The economy is sure to be one of the major issues in this year’s midterm elections. But how does the New York Department of Labor get the data to calculate the unemployment rate and what does it all mean?

Russell Weaver, a quantitative geographer and director of research at the Cornell ILR Buffalo Co-Lab, joined Capital Tonight on Monday to help sort it all out.

The Bureau of Labor Statistics, which is housed in the Department of Labor, continuously surveys both households and business establishments about their labor and payroll status. Weaver said these data points on their own wouldn’t tell the whole story but together they can be triangulated to help paint the whole labor picture. The initial estimate can be adjusted depending on changes in businesses starting or ending.

Right now, the country is experiencing record high inflation while enjoying low unemployment figures.

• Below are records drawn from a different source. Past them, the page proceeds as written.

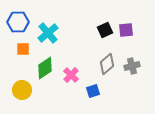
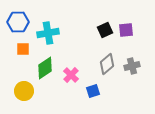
cyan cross: rotated 30 degrees clockwise
yellow circle: moved 2 px right, 1 px down
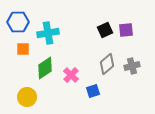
yellow circle: moved 3 px right, 6 px down
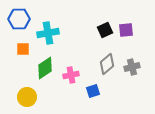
blue hexagon: moved 1 px right, 3 px up
gray cross: moved 1 px down
pink cross: rotated 35 degrees clockwise
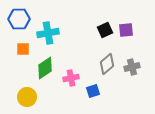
pink cross: moved 3 px down
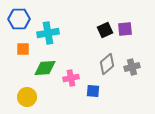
purple square: moved 1 px left, 1 px up
green diamond: rotated 30 degrees clockwise
blue square: rotated 24 degrees clockwise
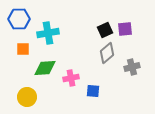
gray diamond: moved 11 px up
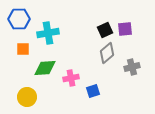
blue square: rotated 24 degrees counterclockwise
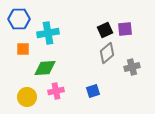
pink cross: moved 15 px left, 13 px down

Weaver said there is some debate about the long term connection between unemployment and inflation. However, in the short term, when unemployment is low, workers can ask for higher wages, which employers pass on to consumers, which raises inflation. On the inverse, low inflation lowers the cost of business.

In New York, the labor participation rate has risen month over month, which means more people are in the workforce looking for work. An alternative labor statistic known as U6 has shown that more part-time workers are seeking full time employment and workers who have dropped out of the workforce has gone down.

One thing to look out for this week according to Weaver is whether the Federal Reserve takes further action on the interest rates in the country. Weaver said that the Federal Reserve could raise interest rates to lower the rate of inflation but it could raise the unemployment numbers.